Au retour d'une réunion, d'une rencontre un peu houleuse, il n'y a pas une conversation que je ne me repasse pas dans ma tête. Pas la seule à ce que je vois:
« Je constate souvent que j’ai trop parlé ou tenu des propos qui caricaturaient ma pensée. Ou bien que je ne n’ai pas assez parlé, et alors me viennent à l’esprit les répliques que j’aurais dû lancer au bon moment. »
« Il me semble que tout ce que je possède vraiment, c’est une langue d’usage quotidien, bonne à tout faire si on veut, et qui m’échappe dès lors que je lui en demande davantage, par exemple de se muer en écriture. L’écrivain en moi la voudrait pur jaillissement […] parcourue de frissons et miroitante tout à la fois. »
« Je ne sais trop ce qui est le plus insupportable chez les écrivains : la fatuité de celui qui a réussi avec peu de talent et beaucoup de savoir-faire ou l’amertume de celui qui, faute de savoir-faire, n’a pas vu son talent reconnu. »

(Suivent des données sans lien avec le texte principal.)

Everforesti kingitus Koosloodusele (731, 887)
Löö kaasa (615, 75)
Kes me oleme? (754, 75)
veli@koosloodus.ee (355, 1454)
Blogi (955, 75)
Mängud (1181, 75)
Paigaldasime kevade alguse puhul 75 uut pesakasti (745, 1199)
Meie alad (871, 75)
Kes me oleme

Dans le texte, une citation de l’écrivain trinidadien V.S. Naipaul :
« Rien ne révèle un être comme une fiction qu’il écrit. Si vous écrivez un roman, vous déclarez en même temps : c’est ceci qui m’émeut, qui me semble beau, etc. Vous ne pouvez rien cacher, vous vous trahissez. »

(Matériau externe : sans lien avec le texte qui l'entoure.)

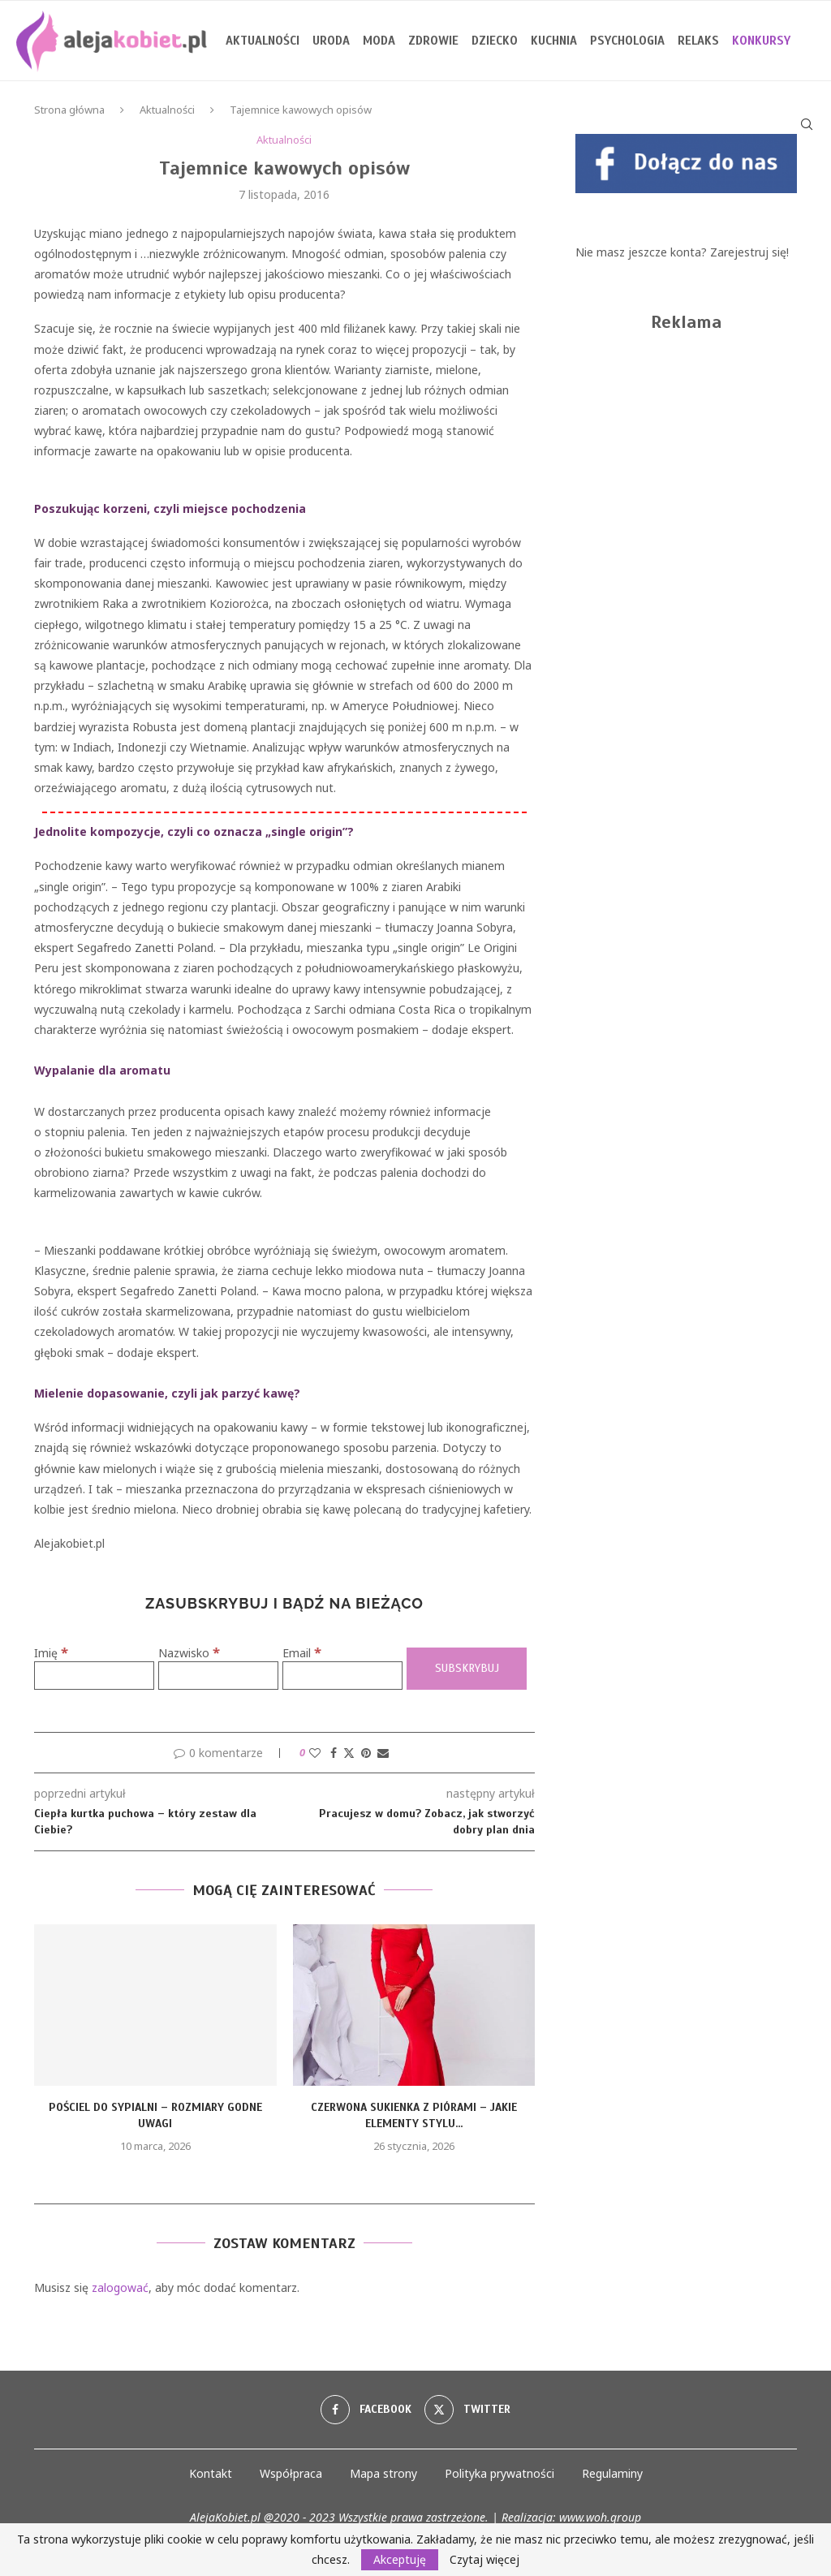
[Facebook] (366, 2409)
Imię (51, 1653)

Au sujet de la langue, je rappelle que ce sont des opinions qui ont été écrites en 1992 :
« Au-delà de la langue, ou plutôt à travers elle, c’est une crise profonde qui se trouve ainsi dévoilée : celle d’un peuple victime d’une sorte d’anémie culturelle et qui, faute d’affirmer autrement sa différence, se replie sur une langue infantilisée. “Dis-le dans tes mots, moman va comprendre”, tel devrait être le slogan publicitaire du Robert québécois qui n’est rien de plus que le vadémécum de notre rapetissement culturel. »
«Il arrive aussi, comme c’est le cas en feuilletant les Carnets du romancier polonais Kasimierz Brandys, qu’une réflexion vous frappe avec la force et la vélocité d’une évidence, que vous faites vôtre aussitôt, un peu déçu tout de même de ne pas en être l’auteur. »
La semaine dernière, au bord du fleuve, je guettais les sarcelles et la marée, aujourd’hui, de retour à la maison située entre une plantation de grands pins rouges et un champ de soya, jaune et sec, bientôt prêt pour la récolte, j’épie le suisse qui grappille les dernières mûres. Et, comme un carnettiste, peut-être un jour en parlerais-je plus joliment.